● AIM OF THE TASK:
Repeat the records verbatim and leave the pictures out of your copy.

● RECORDED INFORMATION:
◆ ◆ ◆
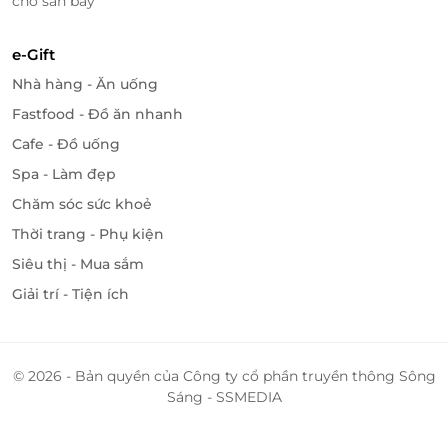
chờ sân bay
e-Gift
Nhà hàng - Ăn uống
Fastfood - Đồ ăn nhanh
Cafe - Đồ uống
Spa - Làm đẹp
Chăm sóc sức khoẻ
Thời trang - Phụ kiện
Siêu thị - Mua sắm
Giải trí - Tiện ích
© 2026 - Bản quyền của Công ty cổ phần truyền thông Sông
Sáng - SSMEDIA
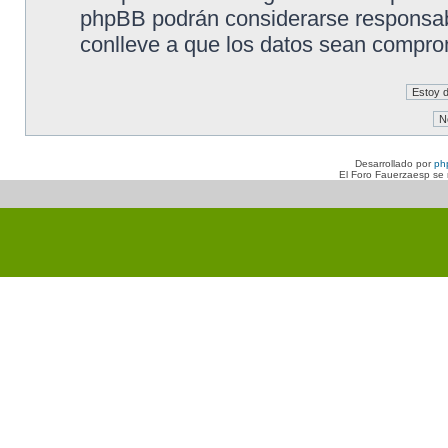
phpBB podrán considerarse responsabl
conlleve a que los datos sean compro
Desarrollado por
ph
El Foro Fauerzaesp se n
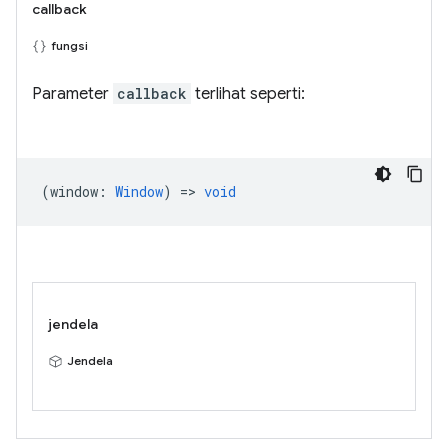
callback
fungsi
Parameter
callback
terlihat seperti:
(
window
:
Window
) =>
void
jendela
Jendela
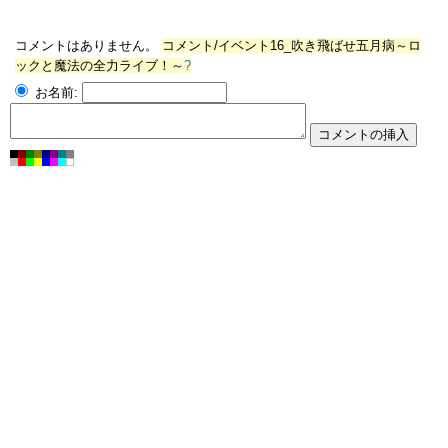
コメントはありません。
コメント/イベント16_吹き飛ばせ五月病～ロ
ックと魔法の全力ライブ！～
?
お名前:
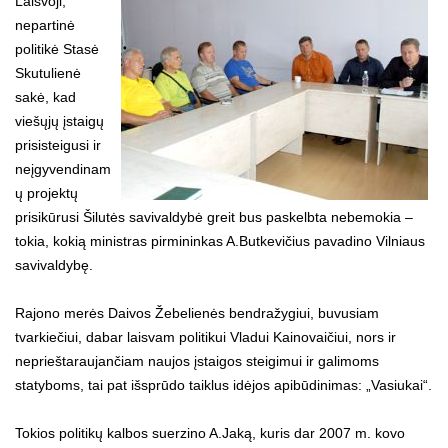
Laisvoji,
nepartinė
politikė Stasė
Skutulienė
sakė, kad
viešųjų įstaigų
prisisteigusi ir
neįgyvendinam
ų projektų
prisikūrusi Šilutės savivaldybė greit bus paskelbta nebemokia –
tokia, kokią ministras pirmininkas A.Butkevičius pavadino Vilniaus
savivaldybę.
Rajono merės Daivos Žebelienės bendražygiui, buvusiam
tvarkiečiui, dabar laisvam politikui Vladui Kainovaičiui, nors ir
neprieštaraujančiam naujos įstaigos steigimui ir galimoms
statyboms, tai pat išsprūdo taiklus idėjos apibūdinimas: „Vasiukai“.
Tokios politikų kalbos suerzino A.Jaką, kuris dar 2007 m. kovo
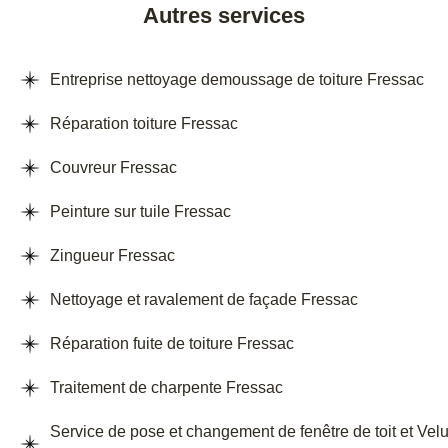
Autres services
Entreprise nettoyage demoussage de toiture Fressac
Réparation toiture Fressac
Couvreur Fressac
Peinture sur tuile Fressac
Zingueur Fressac
Nettoyage et ravalement de façade Fressac
Réparation fuite de toiture Fressac
Traitement de charpente Fressac
Service de pose et changement de fenêtre de toit et Vel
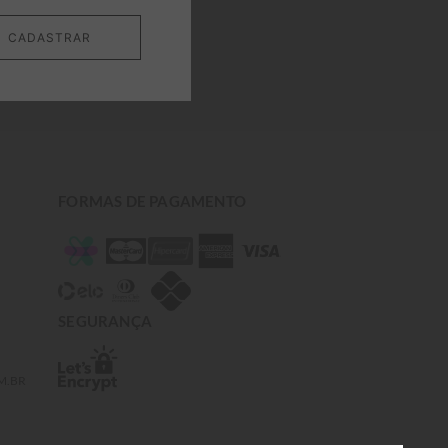
CADASTRAR
FORMAS DE PAGAMENTO
SEGURANÇA
M.BR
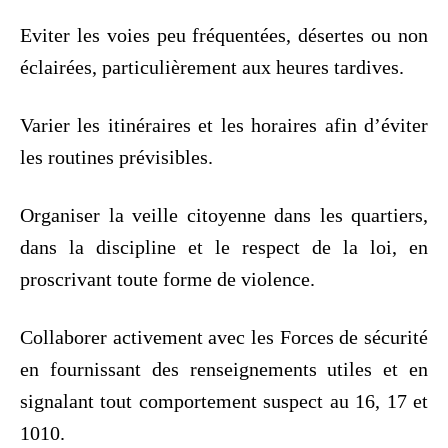
Eviter les voies peu fréquentées, désertes ou non
éclairées, particulièrement aux heures tardives.
Varier les itinéraires et les horaires afin d’éviter
les routines prévisibles.
Organiser la veille citoyenne dans les quartiers,
dans la discipline et le respect de la loi, en
proscrivant toute forme de violence.
Collaborer activement avec les Forces de sécurité
en fournissant des renseignements utiles et en
signalant tout comportement suspect au 16, 17 et
1010.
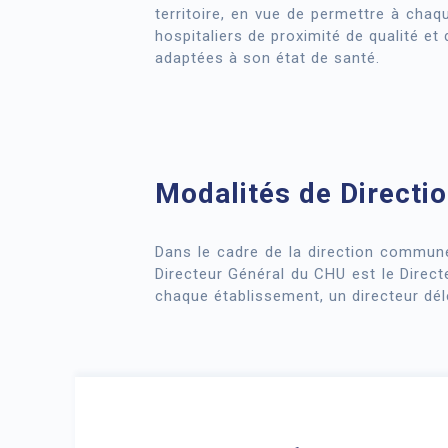
territoire, en vue de permettre à chaq
hospitaliers de proximité de qualité et
adaptées à son état de santé.
Modalités de Direct
Dans le cadre de la direction commune
Directeur Général du CHU est le Direct
chaque établissement, un directeur dé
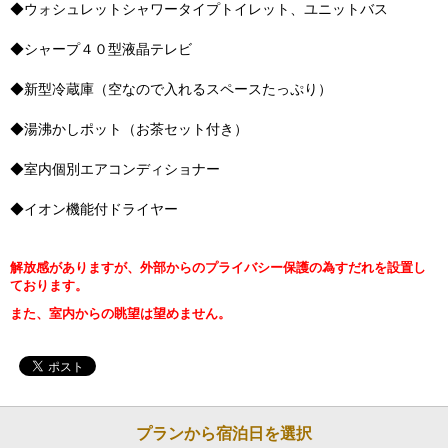
◆ウォシュレットシャワータイプトイレット、ユニットバス
◆シャープ４０型液晶テレビ
◆新型冷蔵庫（空なので入れるスペースたっぷり）
◆湯沸かしポット（お茶セット付き）
◆室内個別エアコンディショナー
◆イオン機能付ドライヤー
解放感がありますが、外部からのプライバシー保護の為すだれを
設置し
ております。
また、室内からの眺望は望めません。
プランから宿泊日を選択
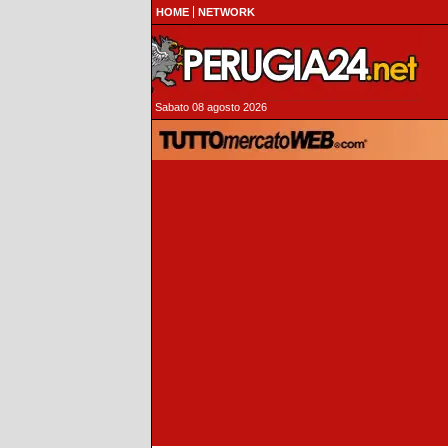
HOME
NETWORK
Sabato 08 agosto 2026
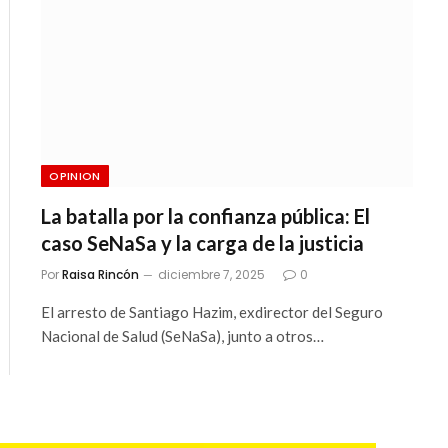
OPINION
La batalla por la confianza pública: El
caso SeNaSa y la carga de la justicia
Por
Raisa Rincón
diciembre 7, 2025
0
El arresto de Santiago Hazim, exdirector del Seguro
Nacional de Salud (SeNaSa), junto a otros…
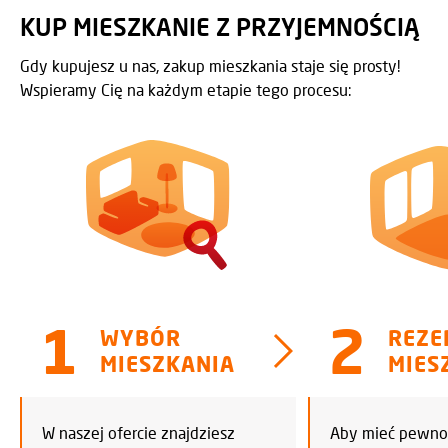
KUP MIESZKANIE Z PRZYJEMNOŚCIĄ
Gdy kupujesz u nas, zakup mieszkania staje się prosty!
Wspieramy Cię na każdym etapie tego procesu:
WYBÓR
REZE
MIESZKANIA
MIES
W naszej ofercie znajdziesz
Aby mieć pewnoś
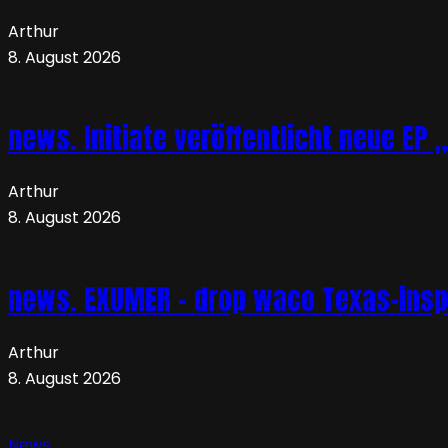
Arthur
8. August 2026
news. Initiate veröffentlicht neue EP 
Arthur
8. August 2026
news. EXUMER – drop waco Texas-insp
Arthur
8. August 2026
News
◆ ◆ ◆
● EXERCISE RESPONSE:
chờ sân bay
e-Gift
Nhà hàng - Ăn uống
Fastfood - Đồ ăn nhanh
Cafe - Đồ uống
Spa - Làm đẹp
Chăm sóc sức khoẻ
Thời trang - Phụ kiện
Siêu thị - Mua sắm
Giải trí - Tiện ích
© 2026 - Bản quyền của Công ty cổ phần truyền thông Sông
Sáng - SSMEDIA
phpBB podrán considerarse responsabl
conlleve a que los datos sean compro
Desarrollado por
ph
El Foro Fauerzaesp se n
callback
fungsi
Parameter
callback
terlihat seperti:
(
window
:
Window
) =>
void
jendela
Jendela
コメントはありません。
コメント/イベント16_吹き飛ばせ五月病～ロ
ックと魔法の全力ライブ！～
?
お名前:
Laisvoji,
nepartinė
politikė Stasė
Skutulienė
sakė, kad
viešųjų įstaigų
prisisteigusi ir
neįgyvendinam
ų projektų
prisikūrusi Šilutės savivaldybė greit bus paskelbta nebemokia –
tokia, kokią ministras pirmininkas A.Butkevičius pavadino Vilniaus
savivaldybę.
Rajono merės Daivos Žebelienės bendražygiui, buvusiam
tvarkiečiui, dabar laisvam politikui Vladui Kainovaičiui, nors ir
neprieštaraujančiam naujos įstaigos steigimui ir galimoms
statyboms, tai pat išsprūdo taiklus idėjos apibūdinimas: „Vasiukai“.
Tokios politikų kalbos suerzino A.Jaką, kuris dar 2007 m. kovo
Autres services
Entreprise nettoyage demoussage de toiture Fressac
Réparation toiture Fressac
Couvreur Fressac
Peinture sur tuile Fressac
Zingueur Fressac
Nettoyage et ravalement de façade Fressac
Réparation fuite de toiture Fressac
Traitement de charpente Fressac
Service de pose et changement de fenêtre de toit et Vel
CADASTRAR
FORMAS DE PAGAMENTO
SEGURANÇA
M.BR
Eviter les voies peu fréquentées, désertes ou non
éclairées, particulièrement aux heures tardives.
Varier les itinéraires et les horaires afin d’éviter
les routines prévisibles.
Organiser la veille citoyenne dans les quartiers,
dans la discipline et le respect de la loi, en
proscrivant toute forme de violence.
Collaborer activement avec les Forces de sécurité
en fournissant des renseignements utiles et en
signalant tout comportement suspect au 16, 17 et
1010.
territoire, en vue de permettre à chaq
hospitaliers de proximité de qualité et
adaptées à son état de santé.
Modalités de Direct
Dans le cadre de la direction commune
Directeur Général du CHU est le Direct
chaque établissement, un directeur dé
◆ウォシュレットシャワータイプトイレット、ユニットバス
◆シャープ４０型液晶テレビ
◆新型冷蔵庫（空なので入れるスペースたっぷり）
◆湯沸かしポット（お茶セット付き）
◆室内個別エアコンディショナー
◆イオン機能付ドライヤー
解放感がありますが、外部からのプライバシー保護の為すだれを
設置し
ております。
また、室内からの眺望は望めません。
プランから宿泊日を選択
HOME
NETWORK
Sabato 08 agosto 2026
OPINION
La batalla por la confianza pública: El
caso SeNaSa y la carga de la justicia
Por
Raisa Rincón
diciembre 7, 2025
0
El arresto de Santiago Hazim, exdirector del Seguro
Nacional de Salud (SeNaSa), junto a otros…
KUP MIESZKANIE Z PRZYJEMNOŚCIĄ
Gdy kupujesz u nas, zakup mieszkania staje się prosty!
Wspieramy Cię na każdym etapie tego procesu:
WYBÓR
REZE
MIESZKANIA
MIES
W naszej ofercie znajdziesz
Aby mieć pewnoś
Arthur
8. August 2026
news. Initiate veröffentlicht neue EP 
Arthur
8. August 2026
news. EXUMER – drop waco Texas-insp
Arthur
8. August 2026
News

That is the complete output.